Every line of the records that holds the word "account" should be copied out.

[Page-level text extractions]

▼▼▼

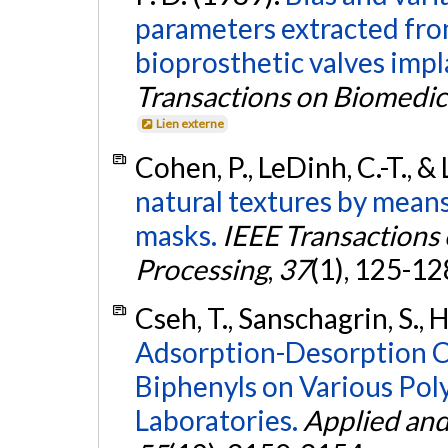
parameters extracted fro
bioprosthetic valves impla
Transactions on Biomedic
Lien externe
Cohen, P., LeDinh, C.-T., &
natural textures by mean
masks.
IEEE Transactions 
Processing
,
37
(1), 125-12
Cseh, T., Sanschagrin, S., 
Adsorption-Desorption Ch
Biphenyls on Various Po
Laboratories.
Applied and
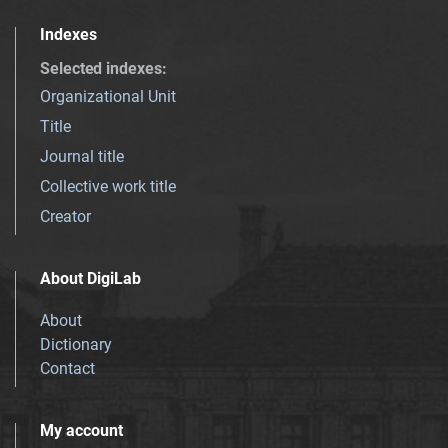
Indexes
Selected indexes
:
Organizational Unit
Title
Journal title
Collective work title
Creator
About DigiLab
About
Dictionary
Contact
My account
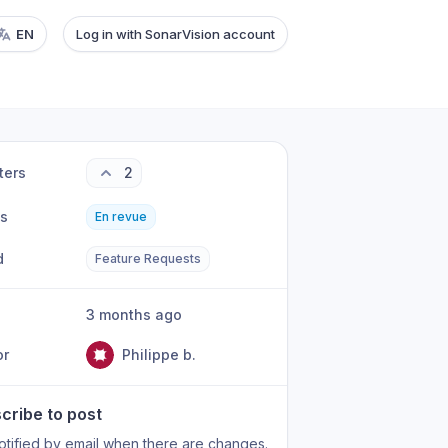
EN
Log in with SonarVision account
ters
2
us
En revue
d
Feature Requests
3 months ago
or
Philippe b.
cribe to post
otified by email when there are changes.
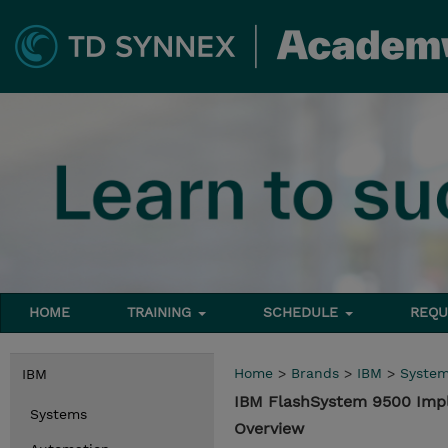
HOME
TRAINING
SCHEDULE
REQU
Home
>
Brands
>
IBM
>
Syste
IBM
IBM FlashSystem 9500 Im
Systems
Overview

▲▲▲

■ **Solved exercise**
My account
Log in with SonarVision account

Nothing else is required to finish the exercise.